10/09/2024

TRANSMISSION: TIMOTHY’S HYMN

Date: 10-9-2224

Location: Leaving Rayne Depot



As we stepped out of the depot, the rain thinned to a mist. Pinball’s sensors flickered, and the Pip-Boy crackled alive on its own frequency—one we hadn’t tuned. It wasn’t static. It was song.

A hymn, fractured but clear:
a man’s voice, weary yet steady, singing from a time before collapse.

“Tracks don’t end, they bend.
Follow them home, child, follow them home.
Steel may rust, but covenant don’t.
Follow them home, child, follow them home.”

 

Larry cursed, thought it was just some old-world broadcast echoing. But I knew better. This wasn’t coincidence it was resonance. The Codex says: covenant travels in silence until structure catches it. Timothy’s bones may have stayed, but his signal still moved.

The hymn bled into spoken word—Timothy’s own voice, encoded and warped by time:

If you’ve found me, mark this place. Not as my grave, but as your station. The tracks are more than iron. They are covenant, cut into earth. Walk them not for escape but return. Whoever holds this frequency, remember—stations are not monuments. They are bread.

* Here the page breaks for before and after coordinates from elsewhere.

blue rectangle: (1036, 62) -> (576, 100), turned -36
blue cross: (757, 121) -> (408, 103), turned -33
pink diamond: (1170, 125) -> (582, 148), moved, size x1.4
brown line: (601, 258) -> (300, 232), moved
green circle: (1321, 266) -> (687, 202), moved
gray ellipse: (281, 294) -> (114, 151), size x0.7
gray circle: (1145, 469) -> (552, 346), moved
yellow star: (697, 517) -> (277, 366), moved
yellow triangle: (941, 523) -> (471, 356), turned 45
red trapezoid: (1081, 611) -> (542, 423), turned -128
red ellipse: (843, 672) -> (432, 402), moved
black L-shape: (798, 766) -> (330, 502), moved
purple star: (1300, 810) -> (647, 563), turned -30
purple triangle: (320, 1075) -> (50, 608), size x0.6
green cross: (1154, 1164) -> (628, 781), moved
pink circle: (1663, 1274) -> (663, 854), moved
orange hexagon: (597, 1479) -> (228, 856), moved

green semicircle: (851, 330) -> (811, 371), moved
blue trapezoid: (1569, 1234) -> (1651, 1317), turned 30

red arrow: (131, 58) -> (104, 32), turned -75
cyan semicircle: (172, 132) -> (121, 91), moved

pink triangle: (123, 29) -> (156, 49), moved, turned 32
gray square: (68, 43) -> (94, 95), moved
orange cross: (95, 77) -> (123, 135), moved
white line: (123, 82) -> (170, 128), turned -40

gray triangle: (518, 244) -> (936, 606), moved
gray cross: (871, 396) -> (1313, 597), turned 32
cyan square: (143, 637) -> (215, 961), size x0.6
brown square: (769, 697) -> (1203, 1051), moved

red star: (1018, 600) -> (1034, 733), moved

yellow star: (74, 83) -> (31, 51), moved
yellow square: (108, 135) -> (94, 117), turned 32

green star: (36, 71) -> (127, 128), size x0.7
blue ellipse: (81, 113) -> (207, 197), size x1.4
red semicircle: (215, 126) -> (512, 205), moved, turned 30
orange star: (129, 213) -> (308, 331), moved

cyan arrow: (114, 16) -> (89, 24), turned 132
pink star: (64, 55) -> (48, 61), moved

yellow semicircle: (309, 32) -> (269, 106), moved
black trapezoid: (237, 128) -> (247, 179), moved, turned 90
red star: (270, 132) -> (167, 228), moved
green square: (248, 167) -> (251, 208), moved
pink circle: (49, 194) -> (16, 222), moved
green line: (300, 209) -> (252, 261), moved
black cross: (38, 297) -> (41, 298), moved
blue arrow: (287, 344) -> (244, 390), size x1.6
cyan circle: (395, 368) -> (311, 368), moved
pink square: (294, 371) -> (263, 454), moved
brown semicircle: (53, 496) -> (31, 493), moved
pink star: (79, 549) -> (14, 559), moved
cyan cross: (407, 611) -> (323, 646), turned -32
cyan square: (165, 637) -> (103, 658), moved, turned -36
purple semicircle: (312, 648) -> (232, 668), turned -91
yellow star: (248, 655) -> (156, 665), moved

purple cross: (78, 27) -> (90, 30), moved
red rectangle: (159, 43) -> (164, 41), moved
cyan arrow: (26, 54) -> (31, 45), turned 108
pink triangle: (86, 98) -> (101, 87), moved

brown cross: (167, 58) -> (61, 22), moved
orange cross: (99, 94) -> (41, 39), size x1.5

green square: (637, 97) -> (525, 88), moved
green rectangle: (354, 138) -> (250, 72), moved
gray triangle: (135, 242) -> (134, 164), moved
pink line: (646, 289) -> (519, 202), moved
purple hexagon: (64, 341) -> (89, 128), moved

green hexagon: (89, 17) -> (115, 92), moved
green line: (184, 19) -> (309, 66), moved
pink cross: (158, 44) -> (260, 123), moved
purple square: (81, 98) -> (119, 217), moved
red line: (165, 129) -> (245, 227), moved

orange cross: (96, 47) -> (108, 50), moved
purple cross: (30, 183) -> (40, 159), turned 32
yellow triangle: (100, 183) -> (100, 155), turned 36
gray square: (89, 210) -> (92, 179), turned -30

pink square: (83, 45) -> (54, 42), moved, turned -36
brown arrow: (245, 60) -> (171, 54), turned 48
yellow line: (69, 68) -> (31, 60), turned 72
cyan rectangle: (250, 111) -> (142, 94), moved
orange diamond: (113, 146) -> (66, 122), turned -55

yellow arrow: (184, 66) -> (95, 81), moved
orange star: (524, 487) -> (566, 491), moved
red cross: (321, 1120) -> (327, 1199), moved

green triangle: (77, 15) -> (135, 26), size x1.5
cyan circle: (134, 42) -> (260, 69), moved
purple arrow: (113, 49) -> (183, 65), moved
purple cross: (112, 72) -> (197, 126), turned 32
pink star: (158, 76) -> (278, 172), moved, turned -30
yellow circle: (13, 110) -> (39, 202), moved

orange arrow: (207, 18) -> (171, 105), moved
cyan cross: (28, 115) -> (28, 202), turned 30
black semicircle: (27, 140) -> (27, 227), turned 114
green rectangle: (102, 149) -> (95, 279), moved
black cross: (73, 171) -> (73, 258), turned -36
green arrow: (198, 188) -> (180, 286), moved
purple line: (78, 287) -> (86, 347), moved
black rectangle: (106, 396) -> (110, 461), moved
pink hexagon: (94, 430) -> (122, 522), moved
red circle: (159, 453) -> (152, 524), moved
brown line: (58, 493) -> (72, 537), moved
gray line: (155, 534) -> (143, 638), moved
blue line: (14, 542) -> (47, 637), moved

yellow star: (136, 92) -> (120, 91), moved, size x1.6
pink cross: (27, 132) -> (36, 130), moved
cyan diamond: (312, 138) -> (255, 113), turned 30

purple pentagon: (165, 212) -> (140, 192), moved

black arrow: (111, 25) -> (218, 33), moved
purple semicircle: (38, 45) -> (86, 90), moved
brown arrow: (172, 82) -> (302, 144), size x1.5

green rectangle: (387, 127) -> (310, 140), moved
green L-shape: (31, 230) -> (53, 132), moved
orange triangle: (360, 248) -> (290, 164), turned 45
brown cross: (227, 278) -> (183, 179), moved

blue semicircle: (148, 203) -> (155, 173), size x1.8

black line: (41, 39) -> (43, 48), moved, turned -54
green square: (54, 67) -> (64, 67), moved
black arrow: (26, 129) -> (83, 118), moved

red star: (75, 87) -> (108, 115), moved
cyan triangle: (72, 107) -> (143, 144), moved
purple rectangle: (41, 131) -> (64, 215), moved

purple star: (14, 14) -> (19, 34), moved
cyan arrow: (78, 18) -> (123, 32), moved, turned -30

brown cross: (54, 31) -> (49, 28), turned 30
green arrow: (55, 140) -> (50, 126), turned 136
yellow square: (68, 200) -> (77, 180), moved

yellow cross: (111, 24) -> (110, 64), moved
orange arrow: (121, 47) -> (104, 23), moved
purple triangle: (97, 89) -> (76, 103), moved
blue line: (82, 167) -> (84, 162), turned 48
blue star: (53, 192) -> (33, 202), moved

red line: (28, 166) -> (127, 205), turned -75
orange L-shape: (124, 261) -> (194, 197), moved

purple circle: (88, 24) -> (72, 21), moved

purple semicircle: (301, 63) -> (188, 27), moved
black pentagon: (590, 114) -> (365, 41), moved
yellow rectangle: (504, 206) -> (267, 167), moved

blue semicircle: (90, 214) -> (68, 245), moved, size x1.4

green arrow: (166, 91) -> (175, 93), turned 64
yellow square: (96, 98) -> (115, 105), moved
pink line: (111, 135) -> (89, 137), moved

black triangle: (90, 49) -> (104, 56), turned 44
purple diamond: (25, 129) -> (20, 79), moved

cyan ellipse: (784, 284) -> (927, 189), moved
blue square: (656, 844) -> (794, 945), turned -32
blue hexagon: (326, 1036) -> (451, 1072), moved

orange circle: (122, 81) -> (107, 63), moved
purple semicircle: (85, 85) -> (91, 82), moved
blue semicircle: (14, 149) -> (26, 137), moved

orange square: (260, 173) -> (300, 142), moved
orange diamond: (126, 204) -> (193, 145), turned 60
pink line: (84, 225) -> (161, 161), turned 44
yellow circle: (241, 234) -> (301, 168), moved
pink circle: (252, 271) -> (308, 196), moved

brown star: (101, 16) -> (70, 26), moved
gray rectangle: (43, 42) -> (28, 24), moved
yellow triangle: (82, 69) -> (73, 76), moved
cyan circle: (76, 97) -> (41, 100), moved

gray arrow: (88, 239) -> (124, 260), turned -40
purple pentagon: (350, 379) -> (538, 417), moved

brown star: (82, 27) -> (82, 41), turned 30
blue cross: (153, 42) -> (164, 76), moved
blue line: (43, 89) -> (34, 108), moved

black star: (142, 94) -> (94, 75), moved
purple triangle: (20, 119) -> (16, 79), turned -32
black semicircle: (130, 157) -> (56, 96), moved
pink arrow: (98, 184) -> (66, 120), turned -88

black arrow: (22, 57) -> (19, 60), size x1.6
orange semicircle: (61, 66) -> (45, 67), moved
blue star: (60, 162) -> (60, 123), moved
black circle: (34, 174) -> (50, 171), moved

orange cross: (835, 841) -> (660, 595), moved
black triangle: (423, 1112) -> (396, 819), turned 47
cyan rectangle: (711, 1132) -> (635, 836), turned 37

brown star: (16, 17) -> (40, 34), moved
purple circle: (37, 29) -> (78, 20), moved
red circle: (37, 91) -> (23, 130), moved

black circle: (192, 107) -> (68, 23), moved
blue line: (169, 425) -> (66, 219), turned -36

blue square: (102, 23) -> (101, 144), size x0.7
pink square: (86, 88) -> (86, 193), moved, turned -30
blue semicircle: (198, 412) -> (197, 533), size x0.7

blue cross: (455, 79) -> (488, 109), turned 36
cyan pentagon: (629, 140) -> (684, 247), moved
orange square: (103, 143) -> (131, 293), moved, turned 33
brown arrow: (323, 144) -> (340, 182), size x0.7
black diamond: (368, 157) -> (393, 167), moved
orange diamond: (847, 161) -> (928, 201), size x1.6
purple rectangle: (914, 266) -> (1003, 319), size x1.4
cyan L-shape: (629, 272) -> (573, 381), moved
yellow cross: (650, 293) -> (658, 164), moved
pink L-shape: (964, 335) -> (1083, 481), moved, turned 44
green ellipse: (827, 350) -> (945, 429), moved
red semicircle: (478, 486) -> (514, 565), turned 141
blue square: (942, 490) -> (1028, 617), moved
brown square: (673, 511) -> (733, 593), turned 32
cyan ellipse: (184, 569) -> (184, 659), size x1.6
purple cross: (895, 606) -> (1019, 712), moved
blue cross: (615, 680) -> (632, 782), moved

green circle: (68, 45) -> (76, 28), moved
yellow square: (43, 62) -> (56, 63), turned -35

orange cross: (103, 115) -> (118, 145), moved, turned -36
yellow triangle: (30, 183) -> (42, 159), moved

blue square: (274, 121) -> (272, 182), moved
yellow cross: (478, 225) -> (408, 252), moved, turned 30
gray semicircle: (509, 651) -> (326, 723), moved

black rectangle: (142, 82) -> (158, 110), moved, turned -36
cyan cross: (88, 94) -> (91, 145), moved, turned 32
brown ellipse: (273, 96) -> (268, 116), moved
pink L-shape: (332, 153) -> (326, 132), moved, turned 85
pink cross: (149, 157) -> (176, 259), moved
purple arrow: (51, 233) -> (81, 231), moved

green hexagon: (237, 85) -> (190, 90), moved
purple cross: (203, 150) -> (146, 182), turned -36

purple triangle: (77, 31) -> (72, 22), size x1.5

They are water. They are God’s whisper between storms.”

Then the signal snapped. Silence. Only the oily mist dripping from rooftops.

Clancy stood still, hand on the depot doorframe, eyes locked like he saw more than ruins. Larry broke it first, grumbling about caps, about how even ghosts are trying to “sell us sermons.” But I caught his hand shaking. Even he heard something that cut deeper than profit.



We logged the frequency. We marked the station. The Railroad teaches: become the signal, do not follow maps. And Timothy, even in death, became the signal.